* **Saved data entries**
▬▬▬▬▬▬

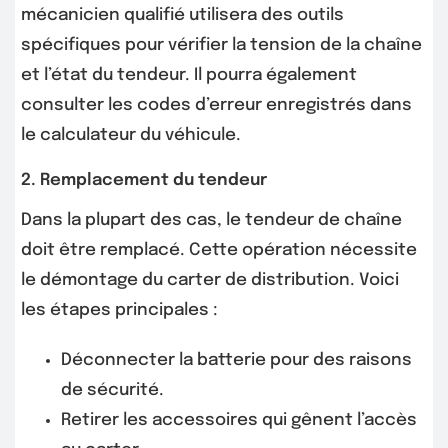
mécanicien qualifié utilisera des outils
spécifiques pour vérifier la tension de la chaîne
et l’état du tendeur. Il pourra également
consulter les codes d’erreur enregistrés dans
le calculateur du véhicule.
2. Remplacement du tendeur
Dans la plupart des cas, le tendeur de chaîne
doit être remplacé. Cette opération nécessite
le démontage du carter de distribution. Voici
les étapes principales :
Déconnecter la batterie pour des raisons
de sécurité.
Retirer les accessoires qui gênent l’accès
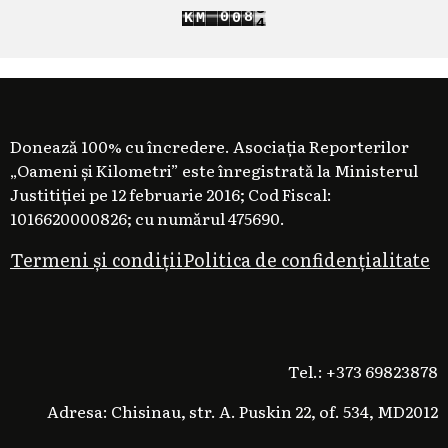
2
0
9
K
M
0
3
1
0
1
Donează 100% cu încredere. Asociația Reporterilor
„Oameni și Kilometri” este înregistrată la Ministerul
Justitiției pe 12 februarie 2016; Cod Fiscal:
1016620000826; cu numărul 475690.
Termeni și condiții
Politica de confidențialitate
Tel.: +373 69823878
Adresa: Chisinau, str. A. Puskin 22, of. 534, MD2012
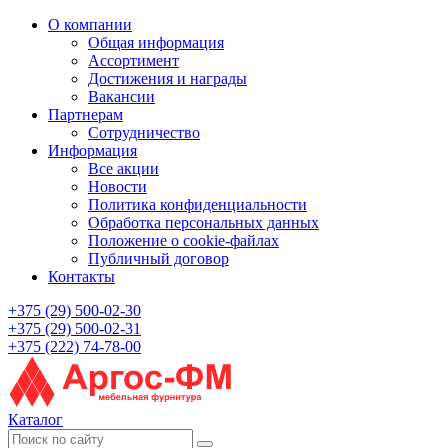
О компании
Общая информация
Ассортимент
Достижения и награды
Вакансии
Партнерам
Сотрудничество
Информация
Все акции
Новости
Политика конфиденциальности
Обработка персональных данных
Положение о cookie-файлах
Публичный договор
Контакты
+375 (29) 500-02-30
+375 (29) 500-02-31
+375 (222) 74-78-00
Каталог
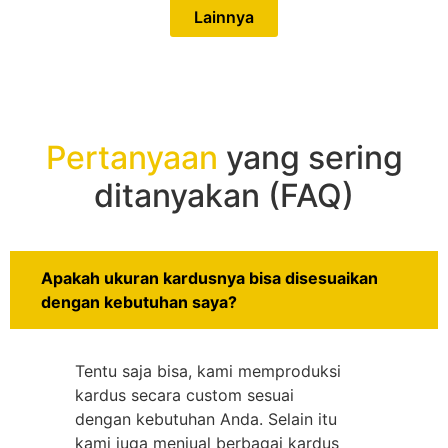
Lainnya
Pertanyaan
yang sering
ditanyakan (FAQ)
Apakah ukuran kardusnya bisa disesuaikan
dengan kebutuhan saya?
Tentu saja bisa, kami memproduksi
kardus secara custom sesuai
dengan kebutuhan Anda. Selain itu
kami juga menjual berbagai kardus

▬▬▬▬▬▬

* **TASK PROMPT**
Once the pictures are removed, repeat all of the data above exactly.

* **ANSWER TO THE EXERCISE**
mécanicien qualifié utilisera des outils
spécifiques pour vérifier la tension de la chaîne
et l’état du tendeur. Il pourra également
consulter les codes d’erreur enregistrés dans
le calculateur du véhicule.
2. Remplacement du tendeur
Dans la plupart des cas, le tendeur de chaîne
doit être remplacé. Cette opération nécessite
le démontage du carter de distribution. Voici
les étapes principales :
Déconnecter la batterie pour des raisons
de sécurité.
Retirer les accessoires qui gênent l’accès
2
0
9
K
M
0
3
1
0
1
Donează 100% cu încredere. Asociația Reporterilor
„Oameni și Kilometri” este înregistrată la Ministerul
Justitiției pe 12 februarie 2016; Cod Fiscal:
1016620000826; cu numărul 475690.
Termeni și condiții
Politica de confidențialitate
Tel.: +373 69823878
Adresa: Chisinau, str. A. Puskin 22, of. 534, MD2012
О компании
Общая информация
Ассортимент
Достижения и награды
Вакансии
Партнерам
Сотрудничество
Информация
Все акции
Новости
Политика конфиденциальности
Обработка персональных данных
Положение о cookie-файлах
Публичный договор
Контакты
+375 (29) 500-02-30
+375 (29) 500-02-31
+375 (222) 74-78-00
Каталог
Lainnya
Pertanyaan
yang sering
ditanyakan (FAQ)
Apakah ukuran kardusnya bisa disesuaikan
dengan kebutuhan saya?
Tentu saja bisa, kami memproduksi
kardus secara custom sesuai
dengan kebutuhan Anda. Selain itu
kami juga menjual berbagai kardus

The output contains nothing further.